● **Task item**: Print, word for word, the opening line of the data below and every line after it through the line that contains "Son engagement", but not the pictures.

● **Provided data**:
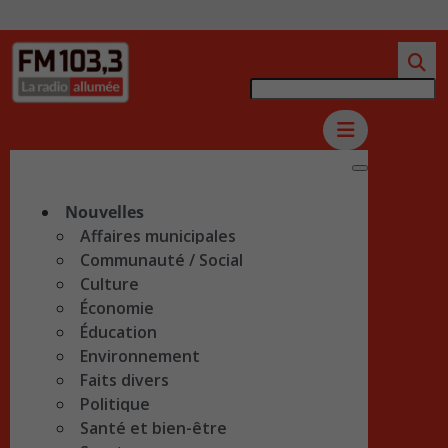
Nouvelles
Affaires municipales
Communauté / Social
Culture
Économie
Éducation
Environnement
Faits divers
Politique
Santé et bien-être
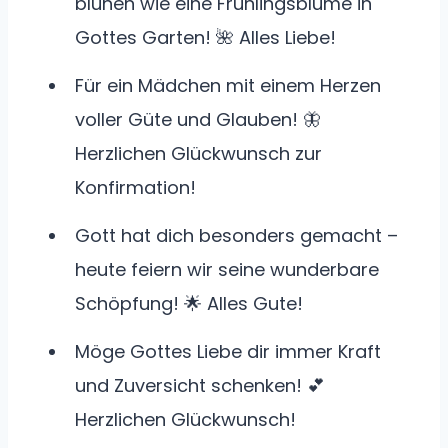
blühen wie eine Frühlingsblume in
Gottes Garten! 🌺 Alles Liebe!
Für ein Mädchen mit einem Herzen
voller Güte und Glauben! 🦋
Herzlichen Glückwunsch zur
Konfirmation!
Gott hat dich besonders gemacht –
heute feiern wir seine wunderbare
Schöpfung! 🌟 Alles Gute!
Möge Gottes Liebe dir immer Kraft
und Zuversicht schenken! 💕
Herzlichen Glückwunsch!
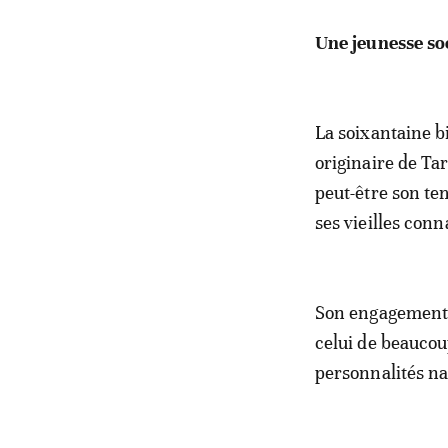
Une jeunesse soc
La soixantaine b
originaire de Ta
peut-être son t
ses vieilles con
Son engagement 
celui de beaucou
personnalités na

● **Exercise response**:
Nouvelles
Affaires municipales
Communauté / Social
Culture
Économie
Éducation
Environnement
Faits divers
Politique
Santé et bien-être
blühen wie eine Frühlingsblume in
Gottes Garten! 🌺 Alles Liebe!
Für ein Mädchen mit einem Herzen
voller Güte und Glauben! 🦋
Herzlichen Glückwunsch zur
Konfirmation!
Gott hat dich besonders gemacht –
heute feiern wir seine wunderbare
Schöpfung! 🌟 Alles Gute!
Möge Gottes Liebe dir immer Kraft
und Zuversicht schenken! 💕
Herzlichen Glückwunsch!
Une jeunesse soc
La soixantaine b
originaire de Ta
peut-être son t
ses vieilles con
Son engagement 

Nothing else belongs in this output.